The UW South Madison Partnership on South Park Street is home to several nonprofit organizations – Madison365 among them – as well as the University of Wisconsin’s Odyssey Project, the Neighborhood Law Clinic, financial literacy classes, self-care classes and many other Community Engagement programs.
And now it reflects its community connection more than the average office building, thanks to bright and vibrant murals designed by community artist Lilada Gee and painted by community members, alongside recently-installed photos by Hedi Lamarr Rudd.
“I was really excited to get picked to do this project because I’m both a UW grad and a product of the south side of Madison,” Gee said. “And oftentimes, entities come into our community, but they don’t include us. So the ability to be able to include images of people of color in this space is just a joy for me.”
The murals, spread throughout the space in the reception area, atrium, hallways and daycare room, are designed in Gee’s signature style, and not only represent the community but the specific people in it.
“I think what really gets lost in community is that we are built of individuals. Individual experiences, individual needs,” she said. “And that’s one thing I want to have reflected in this project is that let’s not forget that each individual person in the community has an expression, has a need.”
To that end, the faces are modeled on those of Odyssey Project graduates and other community members. One is even modeled on Rudd.
“I think it’s very powerful and important,” said Brenda Gonzalez, UW director of community relations. “What we hear very often from many people that visit our space is that we needed a little bit more homey, more welcoming features, and art that will feel like we’re here in community and welcoming community as well.”
The space was buzzing Thursday with a cadre of painters filling in the murals in vibrant colors donated by PPG Industries, a company that manufactures paint and other coatings.
“The PPG concept was to do kind of like a paint by number, which is super fun, but really different as an artist to kind of almost like turn my babies over to somebody else,” Gee said.
Many of those painting Thursday were people of color from UW, like computational chemist Desiree Bates.
“I think it’s important for kids to see color and people of color in everyday lives,” Bates said. “And so this is a really good way to promote women of color artists while still making and normalizing all different nationalities, in art and in everyday lives.”
“You just get the urge to help,” said Shannon Brown, a graduate student in the Chemistry Department and the Bridge Program. “People are also helping me. And so if I continue this cycle, then it’s only fair.”
Gee said she also appreciated white folks chipping in.
“I’m hoping that appreciation of the beauty and the strength of these women is being seen through their eyes as they’re kind of having that hands-on experience of bringing them to life,” she said.
Gee’s journey to becoming a well-known community artist has been a quick one. After decades of leading nonprofits dedicated to helping Black women and girls through trauma, she just started publicly sharing digital artwork in 2018.
Just a few years later, she’s an in-demand artist around the area.
“I feel deep gratitude. And I feel it’s been God’s blessings,” she said. “Art is something that I did as a child when I was going through trauma. And I didn’t realize it at the time, but it was something that helped to sustain me during that difficult time. And then later in life, I didn’t think art was something that I could do as a job. Later in life, art came back to me as I was doing trauma work with kids, and I needed something to help kind of help me work through those feelings, how you leave it at the end of the day. And so I started doing art again. And so I really credit the young girls that I work with, who shared their stories and experiences with me, who brought me full circle back to art as a healer.”

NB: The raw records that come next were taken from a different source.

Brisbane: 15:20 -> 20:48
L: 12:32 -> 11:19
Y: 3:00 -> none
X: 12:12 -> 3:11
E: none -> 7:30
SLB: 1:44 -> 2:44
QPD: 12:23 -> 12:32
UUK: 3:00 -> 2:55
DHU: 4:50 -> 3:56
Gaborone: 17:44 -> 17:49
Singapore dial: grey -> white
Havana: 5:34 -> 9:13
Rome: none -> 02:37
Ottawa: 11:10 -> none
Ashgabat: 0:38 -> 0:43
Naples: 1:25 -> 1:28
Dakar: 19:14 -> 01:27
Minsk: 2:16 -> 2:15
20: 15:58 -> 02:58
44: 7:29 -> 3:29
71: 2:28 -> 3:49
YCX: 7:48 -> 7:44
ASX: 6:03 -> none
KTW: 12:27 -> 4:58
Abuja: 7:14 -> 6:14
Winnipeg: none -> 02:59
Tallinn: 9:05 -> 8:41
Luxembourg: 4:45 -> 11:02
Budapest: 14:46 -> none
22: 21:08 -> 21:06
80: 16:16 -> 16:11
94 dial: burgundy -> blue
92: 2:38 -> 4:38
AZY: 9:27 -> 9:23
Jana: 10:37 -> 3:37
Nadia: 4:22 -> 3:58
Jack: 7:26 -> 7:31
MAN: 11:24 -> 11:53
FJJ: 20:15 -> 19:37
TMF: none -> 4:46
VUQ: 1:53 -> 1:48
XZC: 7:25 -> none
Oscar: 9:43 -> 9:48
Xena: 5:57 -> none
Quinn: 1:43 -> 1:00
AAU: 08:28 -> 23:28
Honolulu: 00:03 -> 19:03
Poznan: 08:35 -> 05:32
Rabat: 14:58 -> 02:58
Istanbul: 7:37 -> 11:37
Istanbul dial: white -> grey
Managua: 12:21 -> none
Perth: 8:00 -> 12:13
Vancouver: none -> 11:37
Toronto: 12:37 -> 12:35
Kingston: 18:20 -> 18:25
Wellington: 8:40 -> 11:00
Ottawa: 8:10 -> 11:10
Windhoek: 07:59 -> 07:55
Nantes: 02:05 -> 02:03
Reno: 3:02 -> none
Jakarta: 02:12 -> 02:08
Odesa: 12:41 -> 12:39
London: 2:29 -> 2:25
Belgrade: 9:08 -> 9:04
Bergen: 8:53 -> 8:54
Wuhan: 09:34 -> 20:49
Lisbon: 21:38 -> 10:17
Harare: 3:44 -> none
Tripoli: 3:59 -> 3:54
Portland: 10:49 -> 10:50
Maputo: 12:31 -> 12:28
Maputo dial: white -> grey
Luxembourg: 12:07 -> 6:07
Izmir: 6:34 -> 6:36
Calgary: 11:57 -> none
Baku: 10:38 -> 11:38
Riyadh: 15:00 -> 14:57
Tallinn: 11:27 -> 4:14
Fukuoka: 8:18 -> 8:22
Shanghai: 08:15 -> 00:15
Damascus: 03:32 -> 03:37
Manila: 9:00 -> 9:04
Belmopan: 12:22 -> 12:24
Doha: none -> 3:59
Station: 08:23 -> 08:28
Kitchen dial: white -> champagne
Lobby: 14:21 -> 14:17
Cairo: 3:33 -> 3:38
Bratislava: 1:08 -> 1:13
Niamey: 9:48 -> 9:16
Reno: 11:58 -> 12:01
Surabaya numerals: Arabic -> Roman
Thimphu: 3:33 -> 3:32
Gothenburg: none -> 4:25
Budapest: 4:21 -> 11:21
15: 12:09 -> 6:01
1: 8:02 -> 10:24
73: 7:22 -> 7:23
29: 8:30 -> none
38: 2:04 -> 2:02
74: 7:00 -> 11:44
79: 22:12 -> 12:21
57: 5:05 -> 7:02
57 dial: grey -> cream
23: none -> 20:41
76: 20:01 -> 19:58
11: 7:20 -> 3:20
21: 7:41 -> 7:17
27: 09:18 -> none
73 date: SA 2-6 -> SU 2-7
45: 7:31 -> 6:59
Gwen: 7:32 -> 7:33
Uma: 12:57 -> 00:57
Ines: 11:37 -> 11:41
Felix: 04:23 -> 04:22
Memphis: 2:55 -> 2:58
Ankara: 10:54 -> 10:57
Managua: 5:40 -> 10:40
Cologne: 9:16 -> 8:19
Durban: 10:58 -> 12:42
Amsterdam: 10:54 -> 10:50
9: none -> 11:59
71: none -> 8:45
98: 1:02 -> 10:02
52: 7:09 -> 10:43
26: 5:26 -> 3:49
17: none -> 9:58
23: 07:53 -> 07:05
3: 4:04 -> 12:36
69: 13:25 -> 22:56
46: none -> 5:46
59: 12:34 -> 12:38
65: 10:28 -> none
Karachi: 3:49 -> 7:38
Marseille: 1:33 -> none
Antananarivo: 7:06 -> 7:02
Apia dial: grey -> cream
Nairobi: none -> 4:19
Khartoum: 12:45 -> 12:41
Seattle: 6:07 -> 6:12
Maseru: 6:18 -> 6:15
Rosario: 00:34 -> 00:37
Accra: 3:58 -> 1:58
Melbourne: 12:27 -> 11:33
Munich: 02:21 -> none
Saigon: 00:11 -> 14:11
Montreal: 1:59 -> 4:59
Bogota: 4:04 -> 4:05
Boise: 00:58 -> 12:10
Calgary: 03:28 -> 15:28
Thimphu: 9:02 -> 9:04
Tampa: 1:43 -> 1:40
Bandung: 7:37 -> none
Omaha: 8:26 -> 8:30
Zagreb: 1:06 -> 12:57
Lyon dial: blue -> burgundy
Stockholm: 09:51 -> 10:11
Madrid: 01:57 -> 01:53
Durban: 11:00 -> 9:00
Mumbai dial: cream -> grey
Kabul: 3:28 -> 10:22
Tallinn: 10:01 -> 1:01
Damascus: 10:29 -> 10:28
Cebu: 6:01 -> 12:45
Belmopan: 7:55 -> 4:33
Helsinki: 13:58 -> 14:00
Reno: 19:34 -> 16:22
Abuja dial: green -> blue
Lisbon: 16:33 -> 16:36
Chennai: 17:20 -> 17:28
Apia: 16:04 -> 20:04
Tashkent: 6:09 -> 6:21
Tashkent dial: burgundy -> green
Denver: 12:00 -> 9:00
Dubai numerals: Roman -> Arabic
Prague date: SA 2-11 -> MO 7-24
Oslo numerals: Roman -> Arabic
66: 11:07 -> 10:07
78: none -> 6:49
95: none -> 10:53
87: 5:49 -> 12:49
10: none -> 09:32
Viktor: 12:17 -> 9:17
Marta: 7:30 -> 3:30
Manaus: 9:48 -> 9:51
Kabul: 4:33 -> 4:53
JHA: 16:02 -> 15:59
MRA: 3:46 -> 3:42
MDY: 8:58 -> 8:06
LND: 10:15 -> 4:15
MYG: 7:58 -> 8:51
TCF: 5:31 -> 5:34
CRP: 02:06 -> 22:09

Gee credits the State Street mural project – when the City of Madison invited artists to beautify the boarded-up storefronts following Black Lives Matter protests in 2020 – with taking her work “to the next level.”
“I was initially doing this digital art, and when (City of Madison Arts Program Administrator) Karin Wolff called me from the city to see if I would do a mural, I said yeah, but I didn’t own a can of paint. I didn’t own a brush. I probably hadn’t physically painted since I was in middle school. But I knew I was supposed to say yes,” Gee said. “I want to encourage people, young folks in particular, say yeah to things that you don’t feel perfect at, and just keep doing it. Keep doing it. And I learned so much from the young artists that I work with down on State Street, and so now I’m here and it’s a blessing. That’s all I can say.”
Gee’s murals and Rudd’s photos can both be seen during business hours and most weekends at the UW South Madison Partners, 2236 South Park Street in Madison.